U.S. President Donald Trump's trade wars may hurt the Russian economy in ways that go beyond falling oil prices and shrinking budget revenues.
If the U.S. and China fail to reach a resolution, Beijing could devalue the yuan, making Chinese goods more competitive and threatening Russia’s domestic producers, an adviser to the head of Russia’s Central Bank has said.
“If the two sides escalate the confrontation too far, the result could be a weakening of the Chinese currency,” Kirill Tremasov said.
“That would enhance the competitiveness of Chinese goods in global markets, including our own. China accounts for a significant share of Russia’s imports, and this could pose risks to Russian manufacturers, especially if a flood of cheap Chinese goods enters the economy,” he continued.
Tremasov noted that such a move would have little effect on Russian exports to China, which are primarily raw materials and less sensitive to currency fluctuations. Imports, however, could be heavily affected, creating risks for Russia’s already strained economy.
China has emerged as Russia’s dominant trading partner since the invasion of Ukraine triggered far-reaching Western sanctions and an exodus of Western companies.

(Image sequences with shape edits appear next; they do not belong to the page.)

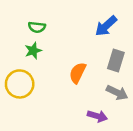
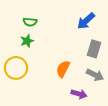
orange semicircle: (78, 73) -> (63, 69), moved

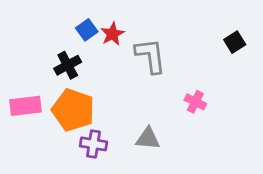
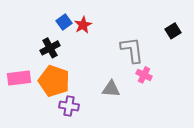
gray L-shape: (151, 56) -> (132, 50), moved
gray triangle: (148, 139) -> (111, 89), moved

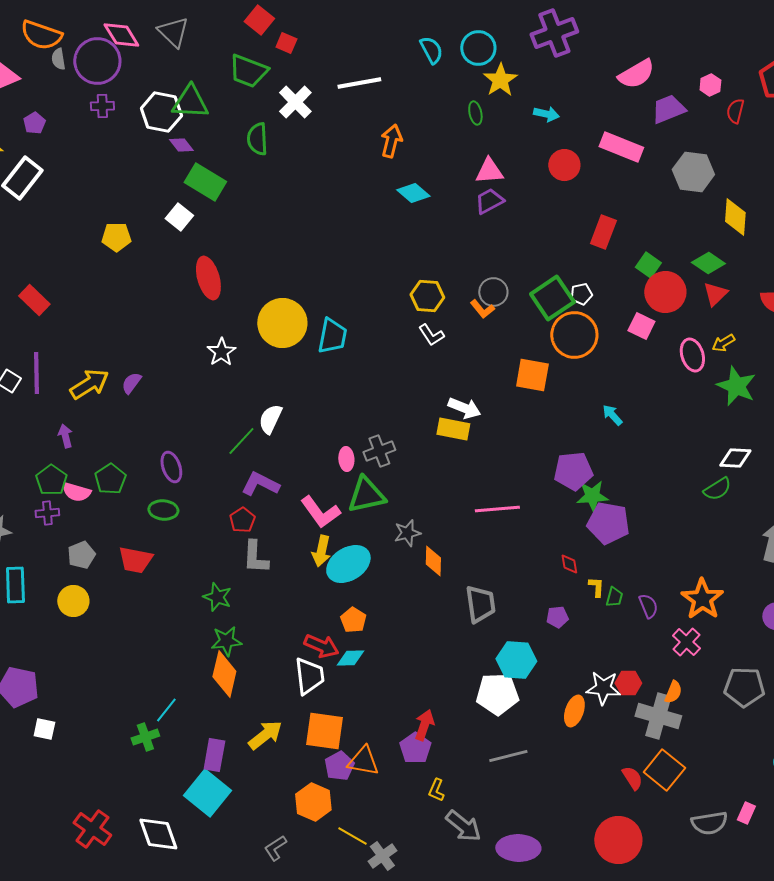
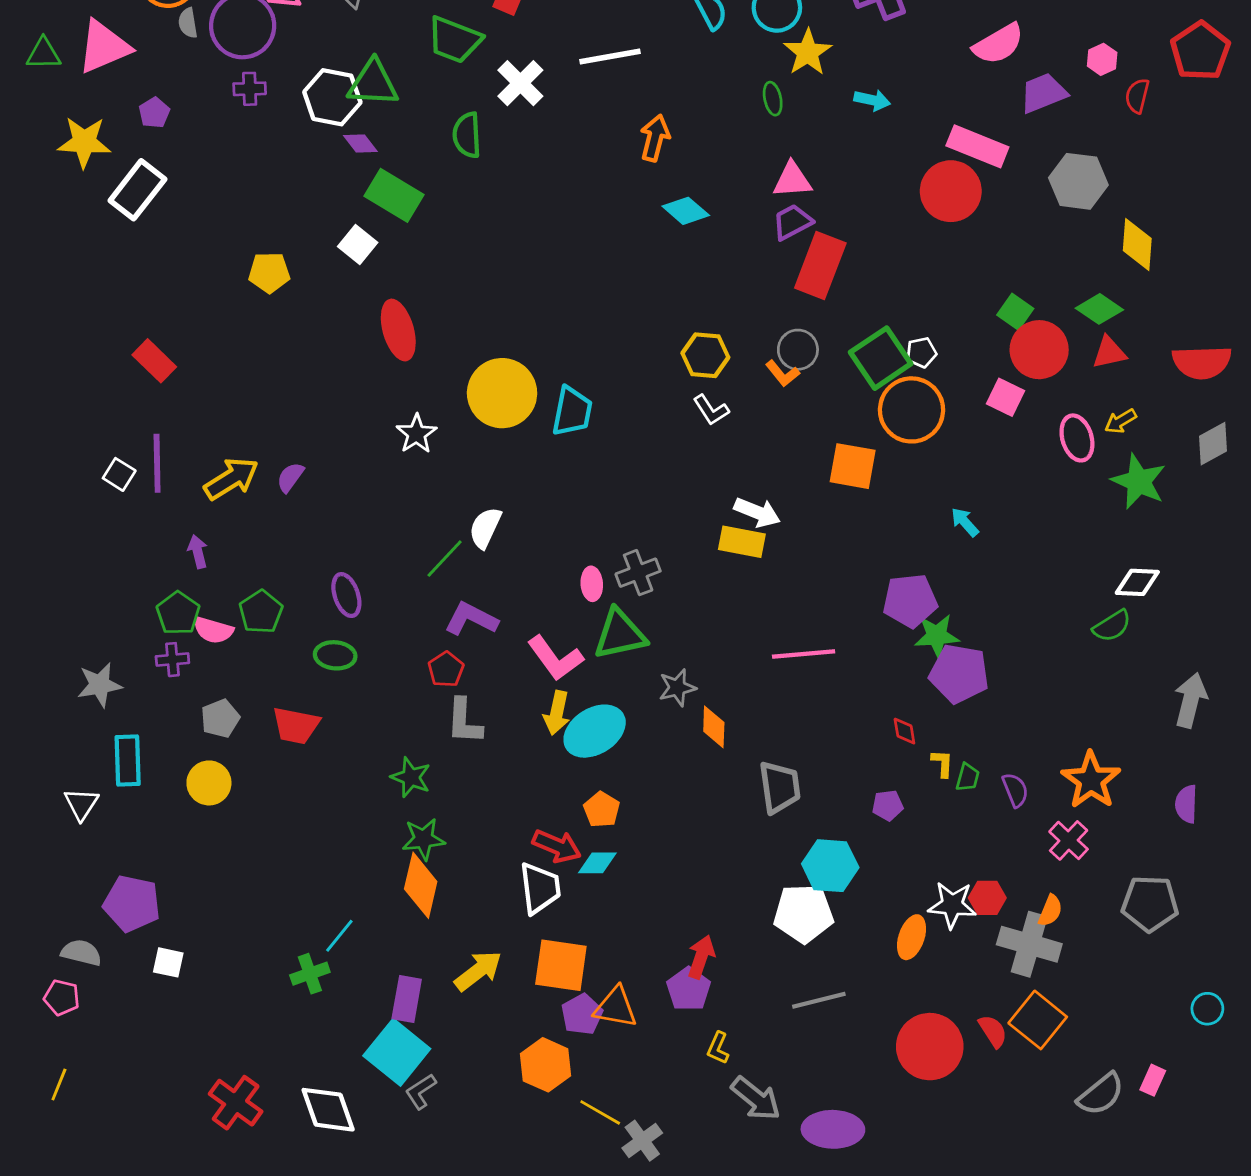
red circle: (564, 165) -> (951, 191), moved, size x1.4
red rectangle: (603, 232) -> (820, 265), moved, size x1.4
red triangle: (715, 294) -> (1109, 352), turned 32
gray semicircle: (709, 823) -> (1101, 1094), turned -30
red circle: (618, 840) -> (930, 1047), moved
gray L-shape: (275, 848) -> (421, 1091), moved

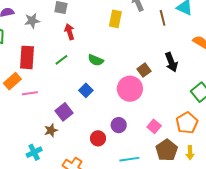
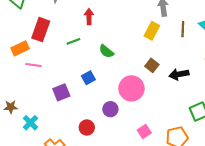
yellow rectangle: (115, 19) -> (152, 31), moved
black arrow: (171, 62) -> (179, 74), turned 84
brown square: (144, 70) -> (152, 65), moved, turned -32
purple circle: (119, 125) -> (110, 109), moved
brown star: (51, 130) -> (11, 107), moved
cyan cross: (34, 152) -> (30, 123), moved, turned -35

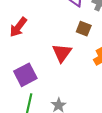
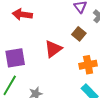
red arrow: (18, 27) -> (22, 14), turned 42

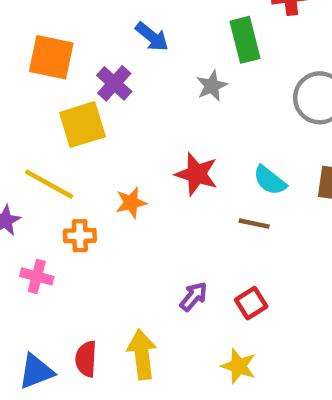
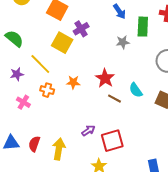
blue arrow: (152, 37) -> (119, 12), moved
yellow square: (82, 125) -> (62, 43), turned 30
brown line: (254, 224) -> (115, 99), moved
red square: (251, 303) -> (112, 141), size x1.6

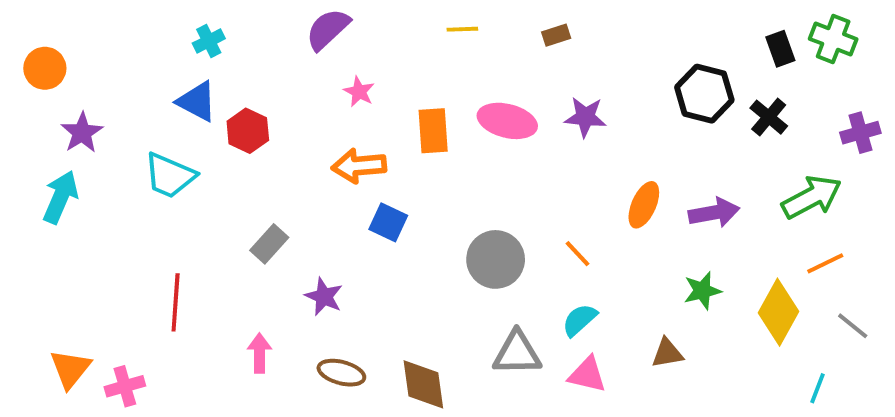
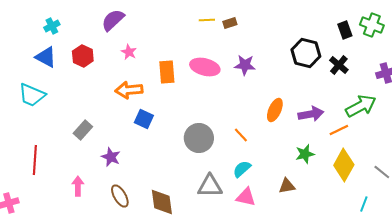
yellow line: (462, 29) -> (207, 20), moved
red hexagon: (248, 131) -> (83, 56), moved
orange line: (825, 263) -> (339, 130), moved
brown ellipse: (341, 373) -> (120, 196), turned 45

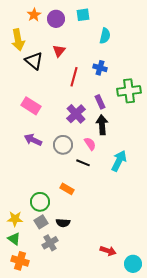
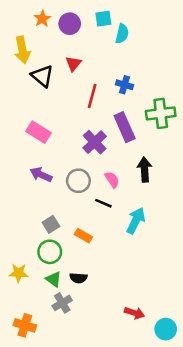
cyan semicircle: (105, 36) -> (122, 34), moved
purple rectangle: (100, 102) -> (125, 127), size x1.6
black arrow: (102, 125) -> (144, 170), moved
cyan arrow: (119, 161) -> (136, 221), moved
gray square: (41, 222) -> (51, 224), moved
green triangle: (14, 239) -> (53, 279), moved

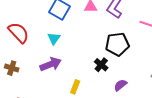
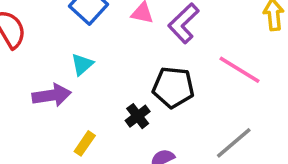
cyan triangle: (54, 38) -> (82, 64), moved

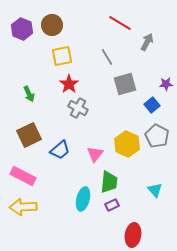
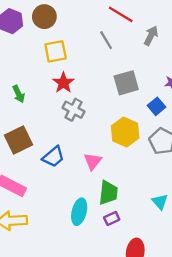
gray line: (107, 57) -> (106, 40), moved
yellow hexagon: (127, 144) -> (125, 132), moved

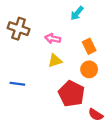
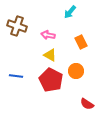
yellow triangle: (55, 61) -> (50, 55), turned 48
orange circle: (89, 69) -> (76, 71), moved
red pentagon: (71, 94) -> (51, 80), moved

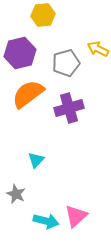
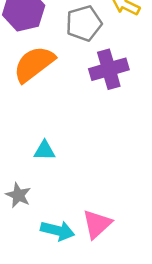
purple cross: (69, 108) -> (109, 69), moved
cyan triangle: (36, 160) -> (45, 151), turned 48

Last year, Beijing accounted for over one-third (34.1%) of Russia’s foreign trade turnover, including nearly 40% of imports, according to experts from the Gaidar Institute.
The majority of Chinese imports consist of machinery and consumer goods. The volume of those imports, the experts said, is largely determined by the strength of consumer and industrial demand in Russia — demand that remains strong and significantly outpaces supply. This imbalance has fueled inflation despite the Central Bank’s key interest rate sitting at 21%.

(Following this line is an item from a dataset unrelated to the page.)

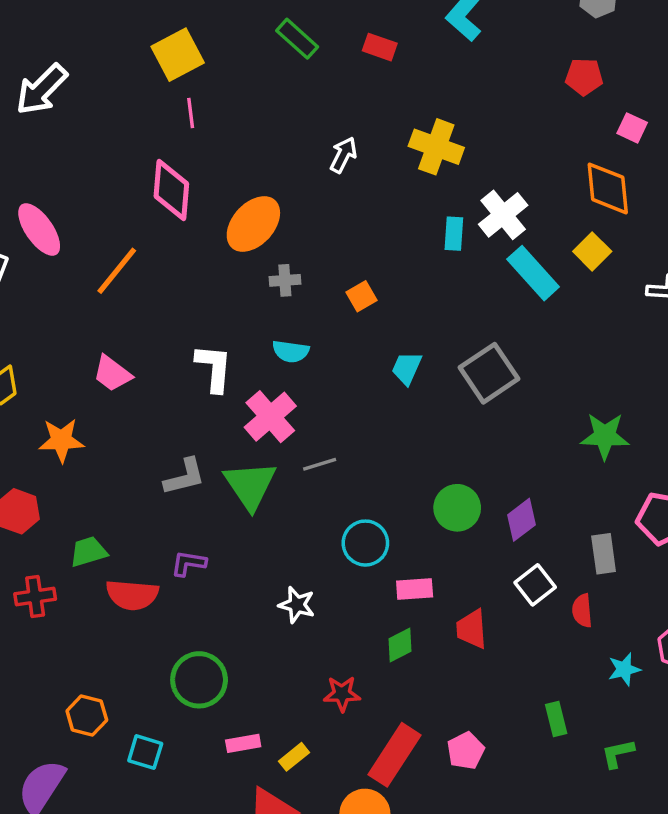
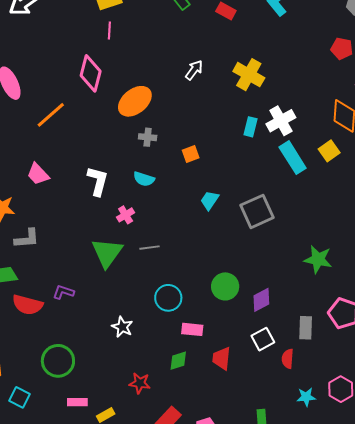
pink cross: (270, 417) -> (126, 215), size x0.6
gray L-shape: (185, 477) -> (27, 239), moved

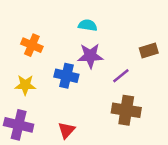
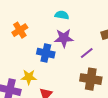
orange cross: (32, 45) -> (20, 30), turned 35
yellow star: (25, 85) -> (29, 77), moved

While Chinese brands have stepped in to fill the vacuum left by departing European, American and Japanese companies, they are also challenging Russian firms.
“The Chinese operate in the most marginal segment of the market; that is, they make more money with fewer cars. We are being squeezed into the low-margin segment,” said Maxim Sokolov, president of AvtoVAZ, Russia’s largest automaker.
Analysts at MMI have described the situation in Russia’s auto industry as a “capitulation to China.”
Civilian industrial production has also been weakening due to high interest rates and a nationwide labor shortage. Output fell in the first quarter and by March had dropped to its lowest level in two years, according to the state-linked Center for Macroeconomic Analysis and Short-Term Forecasting (TsMAKP).
A fresh wave of inexpensive Chinese imports could further undermine struggling domestic sectors.
The concern extends beyond consumer goods. A survey of small tech firms across various industries conducted last year said that the single greatest threat to Russia’s technological development is its growing reliance on imports, especially from China — a view shared by 54% of respondents.